This calculation can be updated day by day, and eventually, the extrapolation for *ln(N)* will converge to the correct number. As we will show in the results section, in many cases the end point can be predicted accurately at a very early stage.

The pseudo-code for data fitting is the following: Read in csv date, Total Cases, Total Deaths for all the world location Correct errors, in the date Main loop for each location for line_end to End { for line_start 10 to line_end-10{ step lnN from lnN1 to lnN2 by dlN{ x=day; y = ln(N)-ln(X(t)) CC = correlation_coef(x,y) Find maximum CC } if best CC > threshold Keep line Y coordinates and the lnN values } }

For each line_end, collect the predicted *N* values and histogram them to find the most common value that is then taken as the prediction for that particular line-end value. We are well aware that this method can be improved in many ways some of which we are currently exploring.

### Data Smoothing

All data is smoothed using the LOWESS method (locally weighted scatter-plot smoothing) developed by W. S. Cleveland at Bell Labs in 1988 (Cleveland 1988). We use the original FORTRAN code written in Ratfor (Ratfor 1976) (https://www.netlib.org/go/lowess) and converted to Mortran (Mortran 1975**)**. The parameter *F* (the fraction of points used to compute each fitted value) is set to 0.05, 0.07, 0.1, 0.12 and 0.14 for SMO1 to SMO5, respectively. In addition, the smoothed output Y-axis values for SMO4 and SMO5 are smoothed a second time using *F*=0.1. Smoothing is only applied to the total counts of cases and deaths. Well-aware of the distortions that smoothing can cause, we made sure that the smoothing did not introduce false features at the start or end of the time series. We also made sure that the smoothing did not move the location of the peaks as shown in **Fig. S3**. We also test the root-mean-square value of the change in total values caused by the five different levels of smoothing. When we do this for locations with more than 60 deaths and for locations with more than 1000 cases we find that the % RMS error average values are between 0.4% and 1.2% for *F* ranging from 0.05 to 0.14.

One problem when using smoothed data to test prediction, is that smoothing uses future data points that would not have been available on the day the prediction would have been made. We allow for this in estimating when new cases and deaths peak by taking the effective peak date for completed situations as half way between the actual peak date found in the smoothed data and the date at which the level has dropped past the peak to half peak height. We also generally avoid using smoothed data.

## RESULTS

### What To Expect From Simple Mathematical Functions

The most important result of this study is that the Gompertz function can be transformed into a straight line provided one knows the final plateau value of total counts of either cases or deaths, denoted here as *N*. This is shown in **Fig. 1** and provides the basic method we use to fit the observed data. Namely, vary the value of *N* to make the transformed Gompertz function *Y(t)* into a straight line and then derive parameters from the fit. Although this result is asymptotically true for a broad class of growth functions, we find that the simple three parameter Gompertz growth function fits the trajectory of actual COVID-19 outbreaks very well (Fig. 2). Specifically, the logarithm of the slope of ln*(X(t))* (called *H(t*)) decreases linearly with time meaning that the exponential growth rate (the slope of ln*(X(t))*) is never constant so that growth is never exponential. This linear decrease of *H(t)* is not true for all growth functions: specifically, the sigmoid function starts with pure exponential growth (**Fig. 2, c-d**). We find this linear decrease of ln*H(t)* is in fact a universal property of all outbreaks (Fig. 3) justifying the broad use of the Gompertz function here.

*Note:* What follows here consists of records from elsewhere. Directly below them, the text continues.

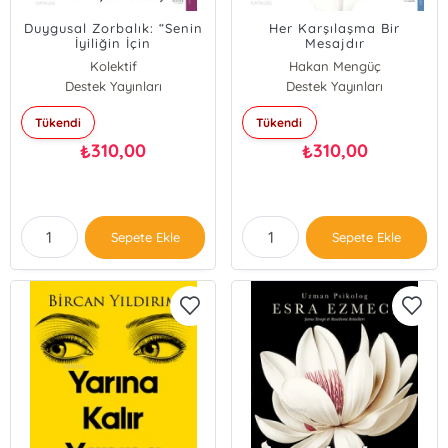
Duygusal Zorbalık: “Senin
Her Karşılaşma Bir
İyiliğin İçin
Mesajdır
Söylüyorum”;Sevgiyle
Kolektif
Hakan Mengüç
Çelme Takanlar
Destek Yayınları
Destek Yayınları
Tükendi
Tükendi
310,00
310,00
₺
₺
Sepete Ekle
Sepete Ekle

### Classification of World COVID-19 Outbreaks

Table 1 lists those countries (89 in all) or regions (Italy, US & Canada, 147 in all) with more than 50 deaths or 1000 cases. The outbreaks have been classified by our completeness code that is based on the peaking of the number of new daily cases or new daily deaths. (See **Table 1** for explanation for explanation of the completeness code).

### Fitting With a Straight Line

**Fig 4 (a)** shows the function *Y(t)* for deaths in the many different locations (countries or regions of countries) which have reached a plateau, and for which the prediction of the final *N* is stable. It is evident that for all these locations the data generally follows a linear relationship thereby justifying *a posteriori* our working hypothesis. This observation is confirmed by the fact that the correlation coefficient with time of *Y(t)* is close to 1 for the vast majority of the locations we examined. We also note that the time constants *U* (i.e. the inverse slope of the lines or the time-constant of decay) are very similar to each other, indicating the existence of universal properties in virus diffusion that are largely independent of the country.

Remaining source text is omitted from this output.